Nun wird es zukünftig immer mehr Lebensbereiche geben, welche durch Algorithmisierung optimiert werden: Smart Home Systeme können die Stimmung des Bewohners erkennen und entsprechend Musik und Licht anpassen. Der Einkaufsassistent weiß, was Sie heute gegessen haben und bestellt die nötigen Lebensmittel für ein Abendessen. Das Navigationssystem Ihres selbstfahrenden Autos ermittelt die optimale Route zwischen mehreren Wegpunkten.

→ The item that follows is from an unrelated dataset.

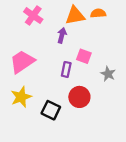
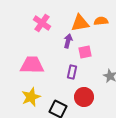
pink square: (84, 56) -> (85, 52), moved, turned -32
pink trapezoid: (22, 62) -> (32, 65), turned 35

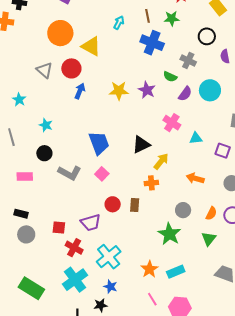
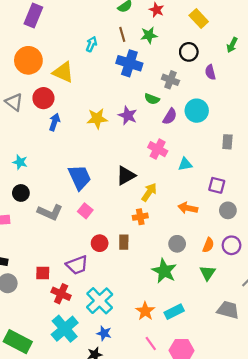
purple square: (223, 151) -> (217, 185), moved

Das Beispiel Google zeigt Chancen und Risiken der zunehmenden Algorithmisierung. Es geht gerade nicht darum, den Menschen zu entmündigen, sondern darum, sein Leben durch lernende System zu verbessern. Gleichzeitig besteht die Gefahr einer wahrgenommenen oder tatsächlichen Entmündigung des Nutzers.

Für Unternehmen und Marken ist es also nicht damit getan, das ursprüngliche Geschäftsmodell „irgendwie digital“ zu machen. Die Vorteile für den Kunden müssen intuitiv spürbar sein. Gleichzeitig darf sich der Kunde weder bevormundet, noch in seiner Entscheidungsfreiheit eingeschränkt fühlen. Wir befinden uns momentan noch in der Transferphase hin zu immer mehr Algorithmisierung, d.h. die Skepsis vieler Menschen ist diesem Thema gegenüber noch sehr groß. Unsere Studie Values & Visions 2030 zeigt beispielsweise, dass die Menschen die eigene Datensouveränität einer technisch gelösten Personalisierung vorziehen. 

Eine gute Möglichkeit, um die Menschen an neue Produkte oder Services im Zusammenhang mit Algorithmisierung zu gewöhnen könnte nicht die Reduzierung, sondern die Verstärkung persönlicher Erlebnisse Ihres Kunden mit Ihrer Marke sein. Durch eine Vernetzung von Flugdaten, Essensbestellung, vergangenen Erlebnissen könnte eine Fluggesellschaft bereits beim Check-In durch eine deutlich persönlichere Ansprache als bisher den Kunden zu einem positiven Erlebnis mit der Marke verhelfen. 

Zusammenfassend bleibt zu sagen: Algorithmisierung ist mehr als Digitalisierung. Dessen müssen sich Unternehmen und Marken bewusst sein. Gleichzeitig darf das Spannungsfeld zwischen individueller Entlastung der Kunden und der Angst vor Freiheits- und Souveränitätsverlust niemals aus den Augen verloren werden.